## Q. 2.7

Using the KVL method, determine the current flows,$I_1$ and $I_2$, in the circuit below.

## Verified Solution

Current $I_1$ and $I_2$ are two of the five unknown parameters in the circuit above. The other unknown parameters are $V_1$ Ω, $V_2$ Ω, and $V_4$ Ω. One approach for determining the values of $I_1$ and $I_2$ would be to formulate two equations, using the KVL, such that each equation includes the same two unknown variables, $I_1$ and $I_2$. Then, by applying the simultaneous equation technique to the two-equation system, with two unknowns, we can determine the values of $I_1$ and $I_2$.
Application of KVL requires that voltage around each circuit element be defined in terms of known values and the unknown variables.
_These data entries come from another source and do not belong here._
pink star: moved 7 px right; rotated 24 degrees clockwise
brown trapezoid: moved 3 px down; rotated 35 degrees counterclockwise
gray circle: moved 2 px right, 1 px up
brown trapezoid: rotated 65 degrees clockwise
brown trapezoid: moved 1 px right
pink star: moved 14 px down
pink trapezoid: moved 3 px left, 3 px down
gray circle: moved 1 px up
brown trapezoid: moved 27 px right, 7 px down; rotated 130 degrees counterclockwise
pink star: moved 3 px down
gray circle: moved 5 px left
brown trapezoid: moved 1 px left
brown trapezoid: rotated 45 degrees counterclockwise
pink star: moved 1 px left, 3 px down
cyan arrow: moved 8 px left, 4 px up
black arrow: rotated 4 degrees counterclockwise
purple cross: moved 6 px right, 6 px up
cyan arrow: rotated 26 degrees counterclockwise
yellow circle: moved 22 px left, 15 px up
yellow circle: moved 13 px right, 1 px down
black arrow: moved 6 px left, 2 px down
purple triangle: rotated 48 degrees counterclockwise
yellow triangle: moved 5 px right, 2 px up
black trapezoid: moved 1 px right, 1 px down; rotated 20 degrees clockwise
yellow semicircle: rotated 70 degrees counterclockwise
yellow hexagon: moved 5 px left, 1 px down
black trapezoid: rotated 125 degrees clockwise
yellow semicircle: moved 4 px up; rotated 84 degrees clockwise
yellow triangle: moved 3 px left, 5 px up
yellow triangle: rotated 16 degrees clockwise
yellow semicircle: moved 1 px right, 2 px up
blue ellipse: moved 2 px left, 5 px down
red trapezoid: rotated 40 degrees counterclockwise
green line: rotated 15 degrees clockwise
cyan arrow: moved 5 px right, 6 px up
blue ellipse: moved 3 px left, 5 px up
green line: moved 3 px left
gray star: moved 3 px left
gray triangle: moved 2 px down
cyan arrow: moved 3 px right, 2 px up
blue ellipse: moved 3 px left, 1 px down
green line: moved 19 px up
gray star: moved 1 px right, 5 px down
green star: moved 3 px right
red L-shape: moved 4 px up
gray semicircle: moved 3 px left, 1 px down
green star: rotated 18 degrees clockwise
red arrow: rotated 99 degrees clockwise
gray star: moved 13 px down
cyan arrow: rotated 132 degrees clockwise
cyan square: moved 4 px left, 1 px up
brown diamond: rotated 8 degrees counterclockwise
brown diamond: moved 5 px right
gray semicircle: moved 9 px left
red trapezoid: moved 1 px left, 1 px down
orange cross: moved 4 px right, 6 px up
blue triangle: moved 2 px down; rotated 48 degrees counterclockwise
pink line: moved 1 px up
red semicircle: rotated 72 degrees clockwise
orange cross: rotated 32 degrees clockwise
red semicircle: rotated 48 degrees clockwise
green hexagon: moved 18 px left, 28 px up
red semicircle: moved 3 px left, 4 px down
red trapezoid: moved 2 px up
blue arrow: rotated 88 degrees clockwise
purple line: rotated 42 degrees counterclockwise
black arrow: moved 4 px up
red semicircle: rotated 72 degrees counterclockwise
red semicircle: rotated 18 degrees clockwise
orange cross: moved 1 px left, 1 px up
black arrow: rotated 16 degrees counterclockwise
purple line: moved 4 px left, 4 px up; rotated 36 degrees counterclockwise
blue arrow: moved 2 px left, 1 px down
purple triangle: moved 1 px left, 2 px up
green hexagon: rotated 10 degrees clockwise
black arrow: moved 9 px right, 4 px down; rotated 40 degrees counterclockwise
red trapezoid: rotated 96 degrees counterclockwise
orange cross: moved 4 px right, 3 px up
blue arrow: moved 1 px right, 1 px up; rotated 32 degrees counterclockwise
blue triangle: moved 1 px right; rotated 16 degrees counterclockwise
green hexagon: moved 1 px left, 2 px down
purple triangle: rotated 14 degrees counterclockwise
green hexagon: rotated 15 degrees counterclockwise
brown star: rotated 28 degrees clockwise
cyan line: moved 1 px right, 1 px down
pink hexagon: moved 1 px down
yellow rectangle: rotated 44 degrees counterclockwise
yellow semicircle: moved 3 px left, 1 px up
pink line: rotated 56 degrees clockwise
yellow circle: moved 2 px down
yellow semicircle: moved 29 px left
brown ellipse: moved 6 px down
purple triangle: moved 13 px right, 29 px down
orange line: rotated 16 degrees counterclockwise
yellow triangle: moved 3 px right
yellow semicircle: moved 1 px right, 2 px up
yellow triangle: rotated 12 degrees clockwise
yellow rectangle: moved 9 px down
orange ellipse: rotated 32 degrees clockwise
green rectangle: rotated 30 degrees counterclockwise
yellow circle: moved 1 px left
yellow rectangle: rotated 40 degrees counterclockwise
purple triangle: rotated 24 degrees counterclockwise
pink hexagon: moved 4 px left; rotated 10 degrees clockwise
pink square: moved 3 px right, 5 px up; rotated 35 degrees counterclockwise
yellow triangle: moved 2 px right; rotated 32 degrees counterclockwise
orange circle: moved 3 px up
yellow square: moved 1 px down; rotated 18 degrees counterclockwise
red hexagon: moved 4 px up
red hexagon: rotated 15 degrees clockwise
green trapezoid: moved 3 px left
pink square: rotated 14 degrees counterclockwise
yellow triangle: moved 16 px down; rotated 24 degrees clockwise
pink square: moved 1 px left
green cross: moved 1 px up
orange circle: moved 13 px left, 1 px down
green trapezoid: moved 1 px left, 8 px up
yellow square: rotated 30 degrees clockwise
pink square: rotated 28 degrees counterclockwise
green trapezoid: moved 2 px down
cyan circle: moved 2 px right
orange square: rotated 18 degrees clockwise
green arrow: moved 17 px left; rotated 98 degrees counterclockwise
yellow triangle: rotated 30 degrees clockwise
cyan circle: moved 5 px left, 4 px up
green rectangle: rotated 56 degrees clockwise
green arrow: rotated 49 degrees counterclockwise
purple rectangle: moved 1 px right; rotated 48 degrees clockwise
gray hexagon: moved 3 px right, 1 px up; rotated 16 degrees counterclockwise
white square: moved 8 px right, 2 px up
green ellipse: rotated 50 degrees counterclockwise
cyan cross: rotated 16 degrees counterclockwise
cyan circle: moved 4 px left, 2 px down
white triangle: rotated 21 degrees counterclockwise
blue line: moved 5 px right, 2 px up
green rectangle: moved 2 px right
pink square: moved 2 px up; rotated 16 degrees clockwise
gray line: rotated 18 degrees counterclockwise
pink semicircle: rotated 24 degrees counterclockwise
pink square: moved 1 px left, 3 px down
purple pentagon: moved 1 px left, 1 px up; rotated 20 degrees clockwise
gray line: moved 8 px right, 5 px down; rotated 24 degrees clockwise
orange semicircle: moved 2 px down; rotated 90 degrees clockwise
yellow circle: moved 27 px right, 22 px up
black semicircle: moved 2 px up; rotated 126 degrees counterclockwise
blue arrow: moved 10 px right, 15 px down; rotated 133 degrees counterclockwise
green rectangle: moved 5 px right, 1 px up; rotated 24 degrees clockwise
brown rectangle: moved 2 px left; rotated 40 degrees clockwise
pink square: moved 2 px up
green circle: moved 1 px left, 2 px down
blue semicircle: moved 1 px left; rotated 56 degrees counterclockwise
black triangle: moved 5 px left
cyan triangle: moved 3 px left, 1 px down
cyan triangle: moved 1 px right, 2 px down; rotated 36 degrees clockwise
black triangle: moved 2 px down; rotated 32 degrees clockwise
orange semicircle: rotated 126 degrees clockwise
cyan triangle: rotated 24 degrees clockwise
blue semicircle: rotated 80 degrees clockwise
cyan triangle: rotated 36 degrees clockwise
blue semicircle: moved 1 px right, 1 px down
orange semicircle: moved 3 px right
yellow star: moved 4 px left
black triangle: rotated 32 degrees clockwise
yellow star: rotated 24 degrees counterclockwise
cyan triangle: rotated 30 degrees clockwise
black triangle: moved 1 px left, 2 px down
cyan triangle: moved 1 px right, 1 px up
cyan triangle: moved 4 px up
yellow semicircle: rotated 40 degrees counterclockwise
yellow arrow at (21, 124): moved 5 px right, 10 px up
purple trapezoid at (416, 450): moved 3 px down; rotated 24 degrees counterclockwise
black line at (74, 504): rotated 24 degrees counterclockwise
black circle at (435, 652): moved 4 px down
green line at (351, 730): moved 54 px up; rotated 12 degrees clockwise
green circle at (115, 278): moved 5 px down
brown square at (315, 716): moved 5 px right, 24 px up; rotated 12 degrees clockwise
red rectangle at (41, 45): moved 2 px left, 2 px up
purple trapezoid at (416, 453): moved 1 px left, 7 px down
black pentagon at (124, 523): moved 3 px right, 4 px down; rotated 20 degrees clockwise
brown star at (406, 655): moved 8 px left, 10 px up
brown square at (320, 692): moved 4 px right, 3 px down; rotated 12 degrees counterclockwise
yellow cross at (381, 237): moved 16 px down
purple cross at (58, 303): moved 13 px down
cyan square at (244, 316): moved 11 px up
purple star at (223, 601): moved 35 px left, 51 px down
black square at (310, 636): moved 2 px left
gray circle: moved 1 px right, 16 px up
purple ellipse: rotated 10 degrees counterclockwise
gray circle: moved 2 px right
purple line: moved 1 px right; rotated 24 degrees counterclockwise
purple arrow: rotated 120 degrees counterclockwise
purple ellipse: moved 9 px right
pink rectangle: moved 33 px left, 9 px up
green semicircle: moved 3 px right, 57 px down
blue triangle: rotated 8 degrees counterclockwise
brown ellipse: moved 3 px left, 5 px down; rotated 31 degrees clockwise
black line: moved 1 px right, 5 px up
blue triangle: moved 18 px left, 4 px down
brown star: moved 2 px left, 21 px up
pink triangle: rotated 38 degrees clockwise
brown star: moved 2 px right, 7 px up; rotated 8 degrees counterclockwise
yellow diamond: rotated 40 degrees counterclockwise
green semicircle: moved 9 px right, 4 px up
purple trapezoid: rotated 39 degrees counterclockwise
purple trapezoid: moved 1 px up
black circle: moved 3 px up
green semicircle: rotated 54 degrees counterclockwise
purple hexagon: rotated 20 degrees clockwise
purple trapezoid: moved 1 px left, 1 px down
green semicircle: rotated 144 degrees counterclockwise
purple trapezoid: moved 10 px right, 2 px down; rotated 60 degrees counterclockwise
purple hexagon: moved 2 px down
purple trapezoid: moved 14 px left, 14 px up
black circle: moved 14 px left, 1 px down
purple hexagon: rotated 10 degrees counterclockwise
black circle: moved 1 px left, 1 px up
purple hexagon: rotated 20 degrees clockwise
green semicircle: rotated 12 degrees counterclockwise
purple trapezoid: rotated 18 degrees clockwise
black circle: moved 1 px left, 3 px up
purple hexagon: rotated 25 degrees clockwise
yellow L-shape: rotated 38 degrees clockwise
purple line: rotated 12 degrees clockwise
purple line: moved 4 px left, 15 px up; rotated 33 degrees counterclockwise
In addition, the sign or polar-ity of each voltage must be assigned. See the diagram below.

Rules for assuming the current direction and assigning voltage polarities to various loads (resistors) and sources (voltage sources) are as follows:
1. As shown in the figure above, by convention, the currents are assumed to be emanating from the positive pole (positive electrode or anode) of the voltage source and are assumed to be terminating into the negative pole (negative electrode or cathode) of the voltage source.
2. As shown in the figure above, the end or side of the resistor or load that the current enters from is labeled as positive.
3. The polarity for a voltage source is assumed as encountered in the direc-tion of current flow

Examination of the circuit above reveals that there are three loops in the given circuit. The left loop will be referred to as loop 1, the loop on the right segment of the circuit is loop 2. The third loop in this circuit is formed by the outer perimeter. We will focus on the first two loops to derive two equations for the determination of the two unknown currents. Assume that $I_1$ is greater than $I_2$. Conventionally, it is acceptable to make such assumptions as long as the assumptions are, strictly, adhered to in deriving all equations necessary for the solution.
“Walking” loop 1, beginning at the negative terminal of the 24 V DC source, yields the following equation:

$-24 V+V_{1Ω}+V_{2Ω}+12 V=0$      (2.9)

“Walking” loop 2, beginning at the negative terminal of the 12 V DC source, yields the following equation:

$-12V-V_{2Ω}+V_{4Ω}=0$    (2.10)

Based on Ohm’s law:

$V_{1Ω}=(I_1).(1 Ω)=I_1$      (2.11)

$V_{4Ω}=(I_2).(4 Ω)=4I_2$      (2.12)

$V_{2Ω}=(I_1-I_2).(2 Ω)=2.(I_1-I_2)$     (2.13)

Then, by substituting Eqs. 2.11–2.13 into Eqs. 2.9 and 2.10, we get:

$-24+I_1+2.(I_1-I_2)+12=0$

$3I_1-2I_2=12$      (2.14)

$-12-2.(I_1-I_2)+4I_2=0$

$-2I_1+6I_2=12$      (2.15)

Equations 2.14 and 2.15 represent the two simultaneous equations that were needed to solve for currents $I_1$ and $I_2$. These equations will be solved simultane-ously to determine the values of $I_1$ and $I_2$.

For simultaneous equation solution, multiply left- and right-hand sides of Eq. 2.14 by 3 and add it to Eq. 2.15:

$\begin{matrix}9I_1-6I_2=36\\\underline{-2I_1+6I_2=12}\\7I_1=48\end{matrix}$

$∴I_1=6.86 A$

Then, by substituting this value of $I_1$ into Eq. 2.15 yields:

$-2(6.86)+6I_2=12$

Or

$I_2=4.29 A$

Note: The values of unknown currents $I_1$ and $I_2$ can also be determined by apply-ing Cramer’s Rule to Eqs. 2.14 and 2.15 in matrix format and linear algebra.